- Work task:
If a line holds the word "должен", copy it from the entries.

· · · · ·

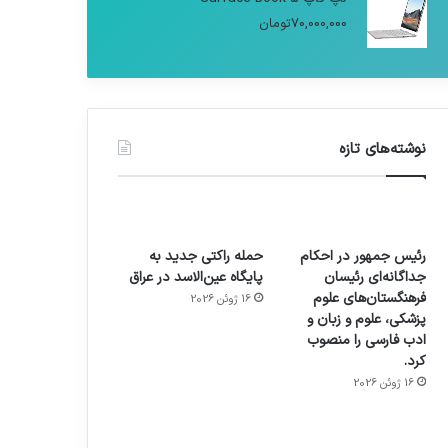
70,000,000
تومان
نوشته‌های تازه
رئیس جمهور در احکام
حمله راکتی جدید به
جداگانه‌ای رئیسان
پایگاه عین‌الاسد در عراق
فرهنگستان‌های علوم
16 ژوئن 2026
پزشکی، علوم و زبان و
ادب فارسی را منصوب
کرد.
16 ژوئن 2026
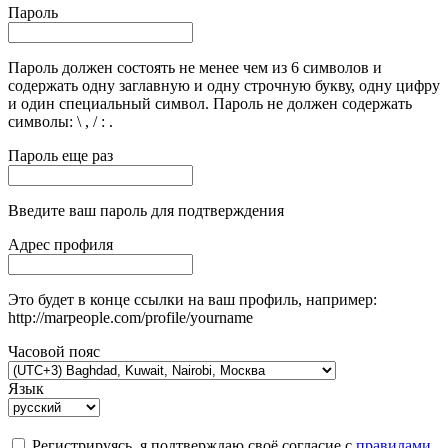
Пароль
Пароль должен состоять не менее чем из 6 символов и
содержать одну заглавную и одну строчную букву, одну цифру
и один специальный символ. Пароль не должен содержать
символы: \ , / : .
Пароль еще раз
Введите ваш пароль для подтверждения
Адрес профиля
Это будет в конце ссылки на ваш профиль, например:
http://marpeople.com/profile/yourname
Часовой пояс
Язык
Регистрируясь, я подтверждаю своё согласие с
правилами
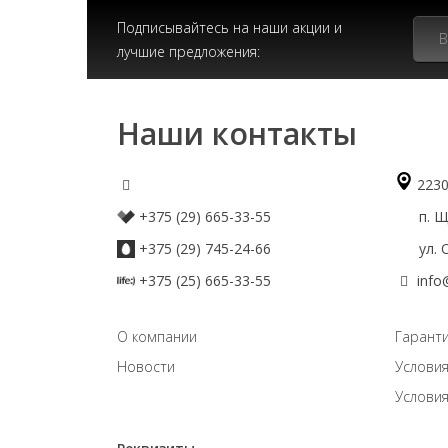
Подписывайтесь на наши акции и
лучшие предложения:
Наши контакты
2230
+375 (29) 665-33-55
п. Що
+375 (29) 745-24-66
ул. О
+375 (25) 665-33-55
info
О компании
Гаранти
Новости
Условия
Условия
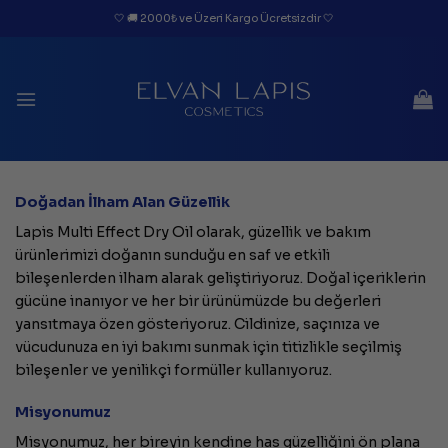
İçeriğe
🤍 🚚 2000₺ ve Üzeri Kargo Ücretsizdir 🤍
atla
Doğadan İlham Alan Güzellik
Lapis Multi Effect Dry Oil olarak, güzellik ve bakım
ürünlerimizi doğanın sunduğu en saf ve etkili
bileşenlerden ilham alarak geliştiriyoruz. Doğal içeriklerin
gücüne inanıyor ve her bir ürünümüzde bu değerleri
yansıtmaya özen gösteriyoruz. Cildinize, saçınıza ve
vücudunuza en iyi bakımı sunmak için titizlikle seçilmiş
bileşenler ve yenilikçi formüller kullanıyoruz.
Misyonumuz
Misyonumuz, her bireyin kendine has güzelliğini ön plana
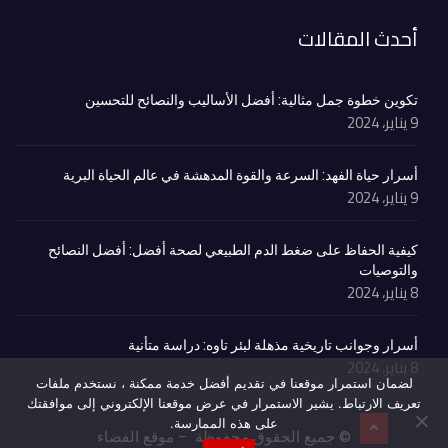
أحدث المقالات
تكوين خطوة جمل مثالية: أفضل الأساليب والنصائح للتحسين
9 يناير، 2024
أسرار حياة الفهد: السرعة والقوة المدهشة في عالم الحياة البرية
9 يناير، 2024
كيفية الحفاظ على ضغط الدم الطبيعي لصحة أفضل: أفضل النصائح
والتوصيات
8 يناير، 2024
أسرار وجوانب تاريخية مذهلة لبئر تاوه: دراسة متأنية
8 يناير، 2024
لضمان استمرار موقعنا في تقديم أفضل خدمة ممكنة ، نستخدم ملفات
تعريف الارتباط. يشير الاستمرار في عرض موقعنا الإلكتروني إلى موافقتك
على هذه الممارسة.
© جميع الحقوق محفوظة – موقع الفضاء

· · · · ·

- Exercise response:
Пароль должен состоять не менее чем из 6 символов и
и один специальный символ. Пароль не должен содержать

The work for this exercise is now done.